From the line containing "Case Study Influencer BrandLift" to the end of the entries, return every line exactly, both ends included, and add nothing.

· · · · · · ·

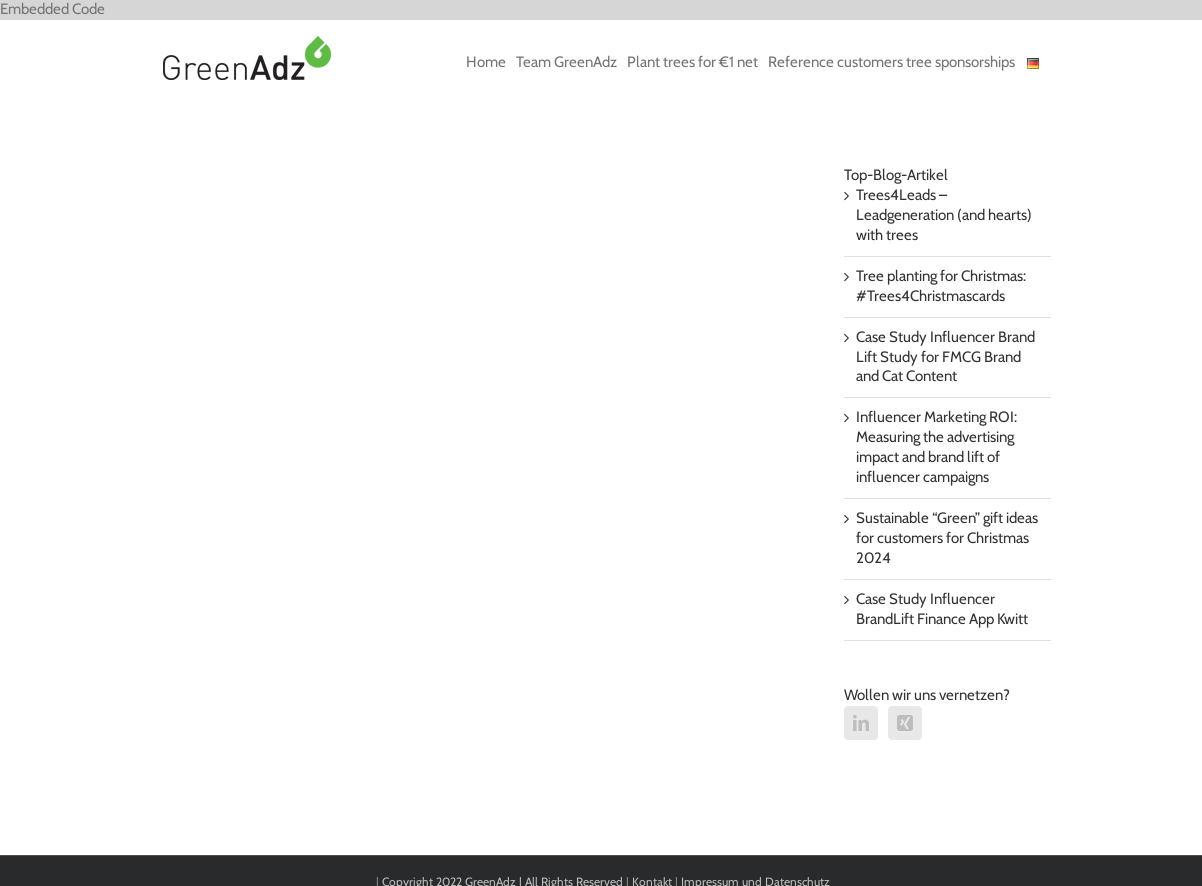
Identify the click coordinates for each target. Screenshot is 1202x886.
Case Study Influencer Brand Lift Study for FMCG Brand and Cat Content (945, 357)
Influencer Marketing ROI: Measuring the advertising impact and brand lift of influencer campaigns (936, 447)
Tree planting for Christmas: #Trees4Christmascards (941, 286)
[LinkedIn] (861, 723)
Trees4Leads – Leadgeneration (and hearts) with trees (944, 215)
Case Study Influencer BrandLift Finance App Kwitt (942, 609)
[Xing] (905, 723)
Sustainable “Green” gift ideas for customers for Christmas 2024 (947, 538)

· · · · · · ·

**Solved exercise**
Case Study Influencer BrandLift Finance App Kwitt (942, 609)
[Xing] (905, 723)
Sustainable “Green” gift ideas for customers for Christmas 2024 (947, 538)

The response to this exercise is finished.